WHAT TO DO: Some lines below hold "mundo". Pick them out and copy them.

Page-level text extractions:
============
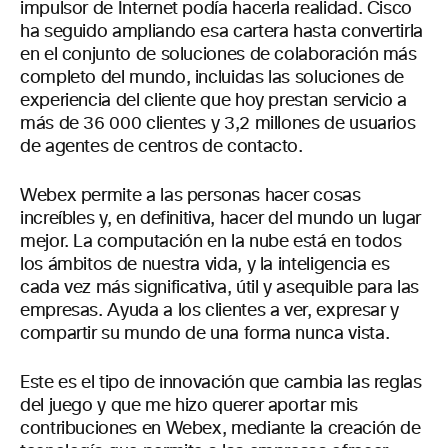
impulsor de Internet podía hacerla realidad. Cisco
ha seguido ampliando esa cartera hasta convertirla
en el conjunto de soluciones de colaboración más
completo del mundo, incluidas las soluciones de
experiencia del cliente que hoy prestan servicio a
más de 36 000 clientes y 3,2 millones de usuarios
de agentes de centros de contacto.
Webex permite a las personas hacer cosas
increíbles y, en definitiva, hacer del mundo un lugar
mejor. La computación en la nube está en todos
los ámbitos de nuestra vida, y la inteligencia es
cada vez más significativa, útil y asequible para las
empresas. Ayuda a los clientes a ver, expresar y
compartir su mundo de una forma nunca vista.
Este es el tipo de innovación que cambia las reglas
del juego y que me hizo querer aportar mis
contribuciones en Webex, mediante la creación de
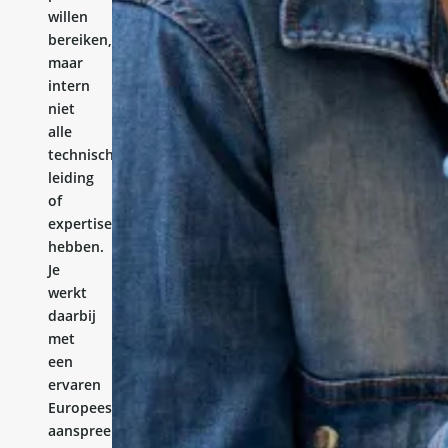
willen
bereiken,
maar
intern
niet
alle
technische
leiding
of
expertise
hebben.
Je
werkt
daarbij
met
een
ervaren
Europees
aanspreekpunt.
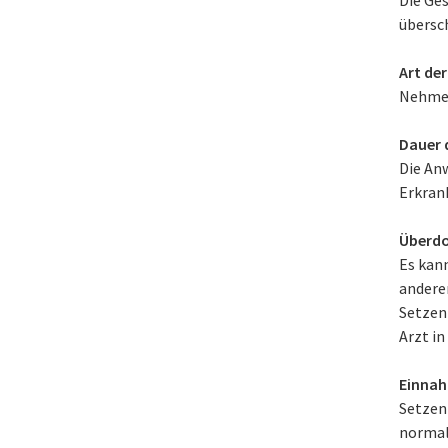
übersc
Art de
Nehmen 
Dauer 
Die An
Erkran
Überdo
Es kan
andere
Setzen
Arzt in
Einnah
Setzen
normal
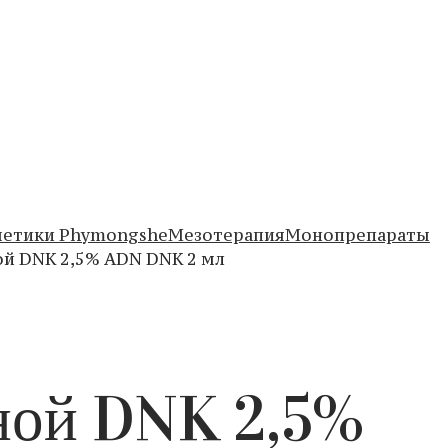
метики Phymongshe
Мезотерапия
Монопрепараты
й DNK 2,5% ADN DNK 2 мл
ной DNK 2,5%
============
SOLUTION BELOW:
completo del mundo, incluidas las soluciones de
increíbles y, en definitiva, hacer del mundo un lugar
compartir su mundo de una forma nunca vista.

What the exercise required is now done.